A vida para uns e a vida pra outros

O Relógio marcava 12:47 quando Tiago se levantou da cama, ainda sentia-se sonolento devido ao calmante que tomara na noite anterior.

Pisou sobre as dezenas de folhas de estudos e livros jogados no chão. Fazia mais de um ano que estudava na expectativa de passar em um concurso público, mas nas quatro provas que fizera não chegou nem perto da aprovação.

Foi até a cozinha, no armário pegou o que gostava de chamar de “coquetel da felicidade artificial”. Consistia em quatro comprimidos, cada um com funções distintas. Um era antidepressivo, que lhe dava animo para se levantar da cama sem que passasse o dia se sentindo um pedaço de carne podre cheirando a bosta, o segundo controlava seu nervosismo e a ansiedade, e o terceiro impedia, ou pelo menos deveria impedir que tivesse as visões. Esses somados a um calmante que deveria ser tomado todas as noites antes de ser deitar completavam o coquetel.

Jogou os três primeiros de uma vez na boca, encheu um copo com água da torneira e bebeu engolindo-os. Quando pôs o copo sobre a pia notou que ele estava sujo de sangue, olhou para a mão. O dedo do meio o qual faltava uma unha voltara a sangrar. Em um surto de ansiedade ele a roera até não haver mais nada além de uma grande e nojenta ferida, isso havia sido há duas semanas. Enrolou a mão em um pano de prato encardido que não demoraria a se tornar rubro.

Voltou para o quarto e deitou-se, ainda havia algumas horas até ter de ir trabalhar. Trabalhava no turno da madrugada em uma farmácia que funcionava vinte e quatro horas e ficava à beira de uma rodovia interestadual, bem próximo de onde as putas e os travestis faziam ponto.
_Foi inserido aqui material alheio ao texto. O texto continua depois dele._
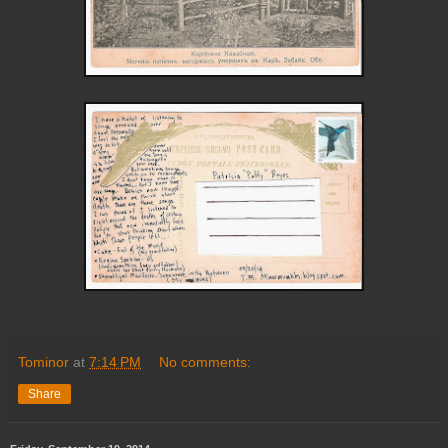
Tominor
at
7:14 PM
No comments:
Share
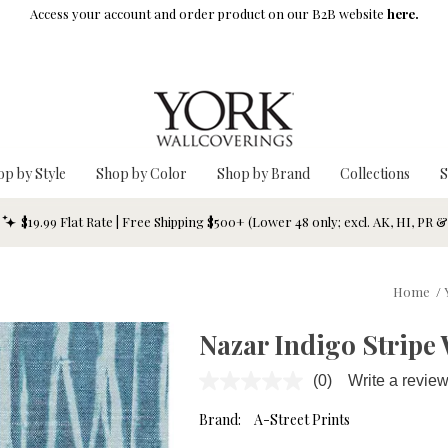
Access your account and order product on our B2B website
here.
op by Style
Shop by Color
Shop by Brand
Collections
S
$19.99 Flat Rate | Free Shipping $500+ (Lower 48 only; excl. AK, HI, PR 
Home
/
Nazar Indigo Stripe
(0)
Write a revie
No
rating
value.
Brand:
A-Street Prints
Same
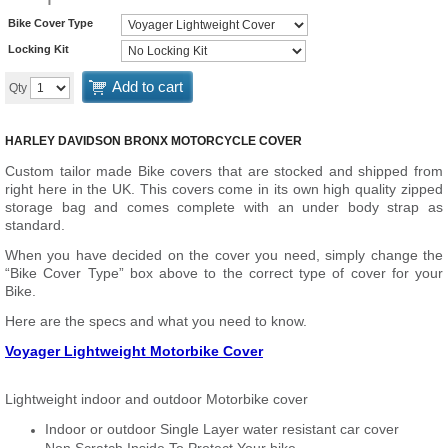
Bike Cover Type
Locking Kit
Add to cart
Qty
HARLEY DAVIDSON BRONX MOTORCYCLE COVER
Custom tailor made Bike covers that are stocked and shipped from
right here in the UK. This covers come in its own high quality zipped
storage bag and comes complete with an under body strap as
standard.
When you have decided on the cover you need, simply change the
“Bike Cover Type” box above to the correct type of cover for your
Bike.
Here are the specs and what you need to know.
Voyager Lightweight Motorbike Cover
Lightweight indoor and outdoor Motorbike cover
Indoor or outdoor Single Layer water resistant car cover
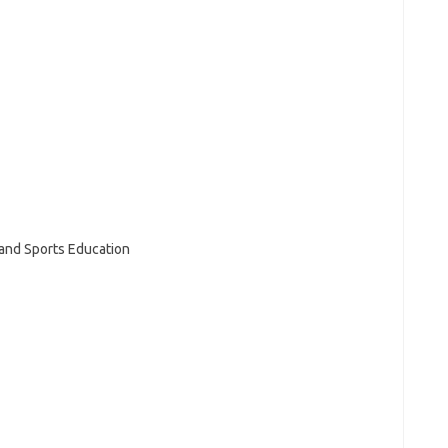
 and Sports Education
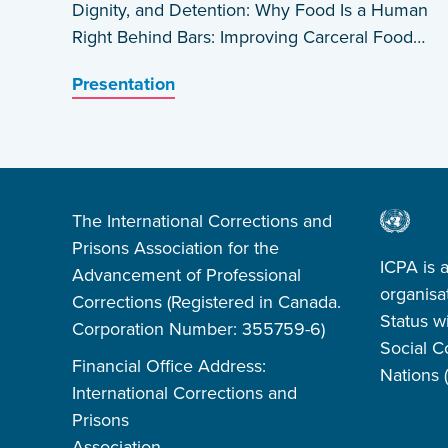
Dignity, and Detention: Why Food Is a Human
Right Behind Bars: Improving Carceral Food
Systems in the US by Daniel A. Rosen
Presentation
The International Corrections and
Prisons Association for the
ICPA is 
Advancement of Professional
organisa
Corrections (Registered in Canada.
Status w
Corporation Number: 355759-6)
Social C
Financial Office Address:
Nations
International Corrections and
Prisons
Association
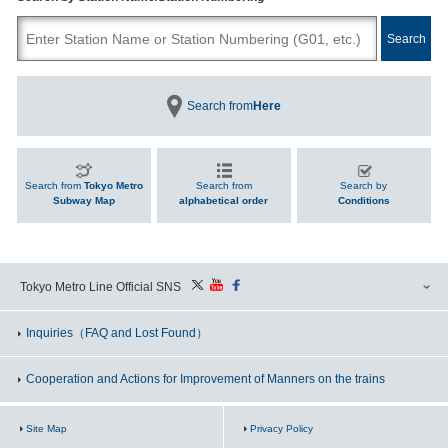
Search from
Here
Search from
Tokyo Metro
Search from
Search by
Subway Map
alphabetical order
Conditions
Tokyo Metro Line Official SNS
Inquiries
（FAQ and Lost Found）
Cooperation and Actions for Improvement of Manners on the trains
Site Map
Privacy Policy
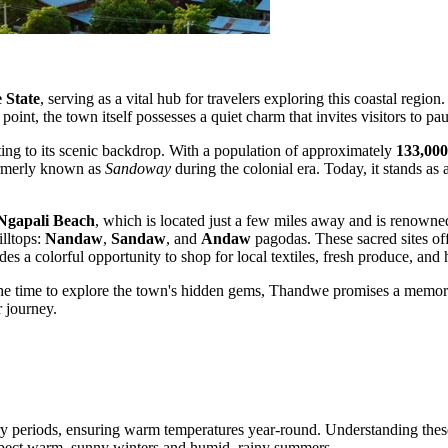
 State
, serving as a vital hub for travelers exploring this coastal regio
 point, the town itself possesses a quiet charm that invites visitors to pa
uting to its scenic backdrop. With a population of approximately
133,000
formerly known as
Sandoway
during the colonial era. Today, it stands as 
Ngapali Beach
, which is located just a few miles away and is renowne
illtops:
Nandaw
,
Sandaw
, and
Andaw
pagodas. These sacred sites off
es a colorful opportunity to shop for local textiles, fresh produce, and 
e time to explore the town's hidden gems, Thandwe promises a memorable
 journey.
y periods, ensuring warm temperatures year-round. Understanding these s
expect warm, sunny winters and humid, rainy summers.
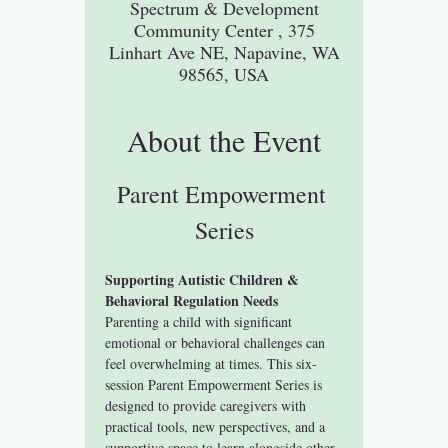
Spectrum & Development
Community Center , 375
Linhart Ave NE, Napavine, WA
98565, USA
About the Event
Parent Empowerment 
Series
Supporting Autistic Children & 
Behavioral Regulation Needs
Parenting a child with significant 
emotional or behavioral challenges can 
feel overwhelming at times. This six-
session Parent Empowerment Series is 
designed to provide caregivers with 
practical tools, new perspectives, and a 
supportive space to learn alongside other 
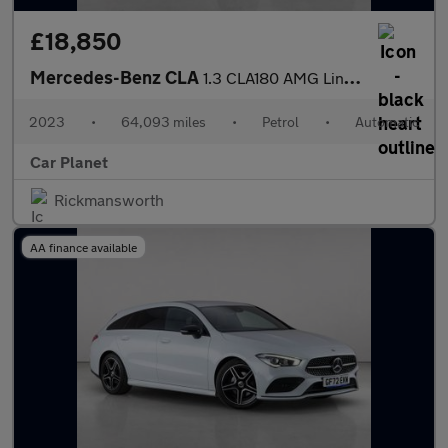
£18,850
Mercedes-Benz CLA
1.3 CLA180 AMG Line (Executive) Coupe 7G-DCT Euro 6 (s/s) 4dr
2023
•
64,093 miles
•
Petrol
•
Automatic
Car Planet
Rickmansworth
AA finance available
Passava noite vendendo camisinhas, pílulas do dia seguinte, testes de gravidez, Viagra e lubrificante. Apesar de odiar aquilo não tinha o que reclamar, podia roubar todos os remédios que precisava para o coquetel de felicidade artificial.

Olhou para as folhas e livros no chão, queria estudar, mas não tinha animo para nada. Fechou os olhos. Dormiu.

Acordou horas depois, estavam batendo na porta. Levantou-se com dificuldade e ainda sonolento, as batidas continuavam. Incessantes.

– Já vai porra!!! – Gritou.

Mas batidas insistiam, cada vez mais fortes. Ele Bateu com o pé em um móvel da sala soltando um grunhindo indescritível, tentando se recompor foi meio que mancando até à porta onde as batias continuavam.

– Quem é? – Perguntou olhando pela fresta sem conseguir reconhecer o vulto do outro lado.

– Abre Logo essa merda. – Respondeu o Vulto.

Tiago Reconhecia aquela voz embora não a ouvisse há muito tempo. Abriu a porta.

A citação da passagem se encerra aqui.